The Africa Institute in Sharjah, United Arab Emirates—the first center of its kind dedicated to the advanced study, research, and documentation of Africa and the African diaspora located in the Arab world—presents Global Ghana, a multi-disciplinary scholarly conference in two parts: Global Ghana: Sites of Departure/Sites of Return held in Sharjah on March 8–10, 2022, followed by Global Ghana: In Search of Africa’s Black Star, held in Ghana in July 2022.
In its second year, The Africa Institute’s country-focused season is an annual initiative exploring one African country or African diaspora community through a range of scholarly and public programs. With programs in Sharjah, UAE and Accra, Ghana, Global Ghana is organized by The Africa Institute in collaboration with leading scholars Akosua AdomakoAmpofo, Jean Allman, Carina Ray, and Joseph Oduro-Frimpong.
The Africa Institute’s Ghana-focused season aims to critically and creatively engage Ghana’s history and contemporary condition. Pushing beyond conventional narratives that oversimplify the nation’s profound significance to its citizens, continental neighbors, and the larger African diaspora, the season seeks to reveal the complex and contested forces that have shaped Ghana, past and present.
Global Ghana: Sites of Departure/Sites of Return Sharjah, United Arab Emirates, March 8–10, 2022
The first part of the two-part scholarly conference, Global Ghana: Sites of Departure/Sites of Return, will examine the ways in which Ghana has emerged over the last century as a focal point of diasporic engagement beginning with early 20th-century Back to Africa movements, followed by Pan-Africanism, anticolonial liberation movements, and more recently, with heritage tourism. One of the focal points of the conference will be Ghana’s efforts to cultivate and curate diasporic engagement among African-descended people in the diaspora and Ghanaians living abroad through the recent Year of Return and Beyond the Return campaigns.
The season will push beyond Ghana’s Atlantic world connections to open a wider field of enquiry about Ghana’s relations with the Arab world, and examinations of the past, present, and future of Afro-Arab relations. Global Ghana: Sites of Departure/Sites of Return seeks to welcome and engage audiences in Sharjah and throughout the UAE with compelling and thoughtfully developed dialogue.

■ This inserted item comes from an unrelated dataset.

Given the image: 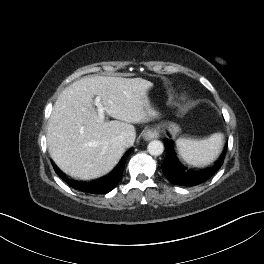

Global Ghana panel discussions cover topics ranging from Pan-Africanism, reparations and restitution, and legacies of liberation. Additional information on the panels can be found at here.
Performances will complement the conference, including still Aluta Continua, a performance by Ghanian artist Elisabeth Efua Sutherland examining the quest for true African liberation, engaging with questions of neocolonialism and self-love as they underpin contemporary African economic, political, and daily struggles.
A concert featuring award-winning Ghanian rapper, singer and songwriter M.anifest that will mark the opening of Global Ghana on March 8.
The Global Ghana program also includes Gerald Annan-Forson: Revolution and Image-making in Postcolonial Ghana (1979-1985), an exhibition developed in collaboration with Sharjah Art Foundation, on view beginning March 7 at Al Hamriyah Studios through July 7. The first retrospective of the work of Ghanaian photographer Gerald Annan-Forson, the exhibition is curated by artist and ethnographer Jesse Weaver Shipley, Professor of African and African American Studies and Oratory, Dartmouth College, USA. Featuring photographs primarily taken between 1979 and 1985, Revolution and Image-making in Postcolonial Ghana traces the political and social life of Ghana during a period of revolution and transformation captured through the photographer’s lens, offering a visual story of postcolonial Ghana and its struggles and aspirations in the post-independence period. Annan-Forson’s style of composition, lens focus, formal repetitions, character representation, and long-term commitment to documenting the changing landscape of Accra, Ghana, reshapes understanding of photography as a tool of radical image-making.